For this reason, a very large number of screen transitions are required.
One cycle is to register data at the end of the screen from screen 1 to screen 5
This will last forever until the user exits
However, when you actually run it, it will fall after freezing if you switch screens 750 times, regardless of the amount of data included in Activity.
How can I repeat data entry endlessly?

Error message

No error message is displayed.

Applicable source code
public class Gamen1Activity: Activity
{
    private Button _button;
    protected override void OnCreate (Bundle savedInstanceState)
    {
        base.OnCreate (savedInstanceState);
        SetContentView (Resource.Layout.Main);
        _button = FindViewById<Button>(Resource.Id.SystemStartButton);
        _button.Text = "Button";
        _button.Click + = (s, e) =>{
            var nextType = typeof (Gamen2Activity);// specify next Activity here
            var nextIntent = new Intent (this, nextType)
            StartActivity (nextIntent);
        };
    }
}

After the screen transition with StartActivity, Finish method was executed in the called Activity.

Supplemental information (FW/tool version etc.)

In the output window, it was confirmed that there was an increase in memory during execution, but it did not seem to be completely released in Finish.
The development of Xamarin and Andoroid was the first time, and while investigating the information on the net, I investigated what kind of method is good for processing the above requirements, but I could not get clear information.

  • Answer # 1

    I don't know what kind of app, but "I can withstand more than 750 screen transitions (forever and endlessly)" seems to be an over-requirement.
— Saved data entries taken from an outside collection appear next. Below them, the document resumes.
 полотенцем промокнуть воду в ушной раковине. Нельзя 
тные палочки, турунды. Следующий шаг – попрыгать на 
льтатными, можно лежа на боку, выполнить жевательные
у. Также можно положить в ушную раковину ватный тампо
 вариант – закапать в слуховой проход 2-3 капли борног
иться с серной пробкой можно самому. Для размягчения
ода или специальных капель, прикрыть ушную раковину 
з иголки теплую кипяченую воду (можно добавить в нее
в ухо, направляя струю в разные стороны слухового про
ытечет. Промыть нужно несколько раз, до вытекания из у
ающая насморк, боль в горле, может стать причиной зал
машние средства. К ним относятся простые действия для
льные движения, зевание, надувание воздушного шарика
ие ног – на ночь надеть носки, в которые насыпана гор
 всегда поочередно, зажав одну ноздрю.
If it becomes.

    The first is to stop using Xamarin.Android to simplify the problem and try a similar reproduction in Android Studio (Java or Kotlin).
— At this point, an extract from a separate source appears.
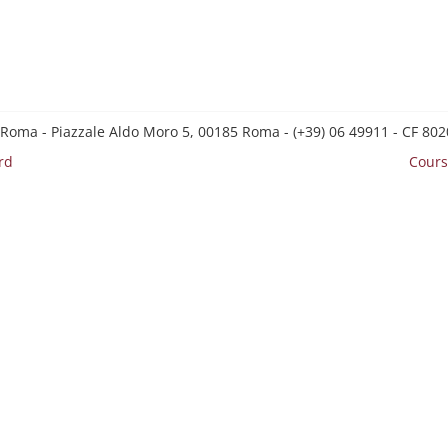
 Roma - Piazzale Aldo Moro 5, 00185 Roma - (+39) 06 49911 - CF 8
rd
Cours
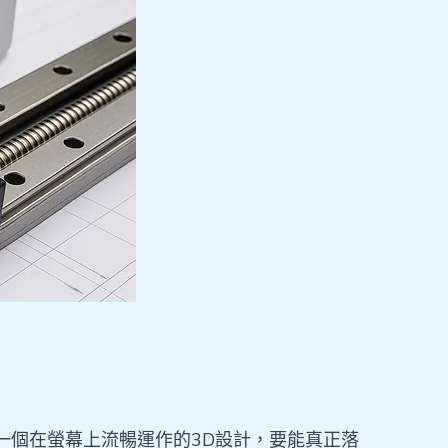
一個在螢幕上流暢運作的3D設計，要能真正落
    Xamarin.Android does not only manage the memory of the Java world, but also manages the memory of the .NET world in parallel, so it is difficult to isolate which problem is occurring.

    Java interoperability mechanism and Java binding project in Xamarin.Android-Build Insider

    Next, if you can reproduce the problem in Android Studio (Java or Kotlin), you can find out where the memory leak occurred. A library called LeakCanary is useful for this.

    LeakCanary

    There may be other similar libraries.

    Also, it ’s basically

      

    Finish didn't seem to be fully open

    Activity's memory management is entrusted to the Android OS, so it is usually not freed as soon as you finish.
    Also, since it is Java (JVM), the memory will not be released if garbage collection is not executed. Garbage collection can be enforced withjava.lang.System.gc ().
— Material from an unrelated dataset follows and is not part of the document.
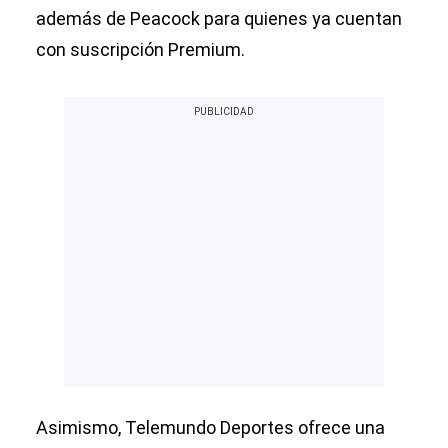
además de Peacock para quienes ya cuentan
con suscripción Premium.
Asimismo, Telemundo Deportes ofrece una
    About Activity Lifecycle | Android Developers

    So in the code above, instances of in-class variables such as_buttonwill remain unless Activity is destroyed by the system and garbage collected.

    Nevertheless, don't worry too much because the system should detect that the memory is getting low and discard the Activity accordingly.

    In addition, I think that Activity will be destroyed more positively if it is set to "Do not keep activity" in the setting for developers.

    Finally, this is subjective, but the mobile OS is more important than "continuing to work forever" rather than "being able to recover from the continuation even if the terminal suddenly ends" Depending on the device (or the original Android OS itself), I think that it is not strange that there is a problem related to long-term operation.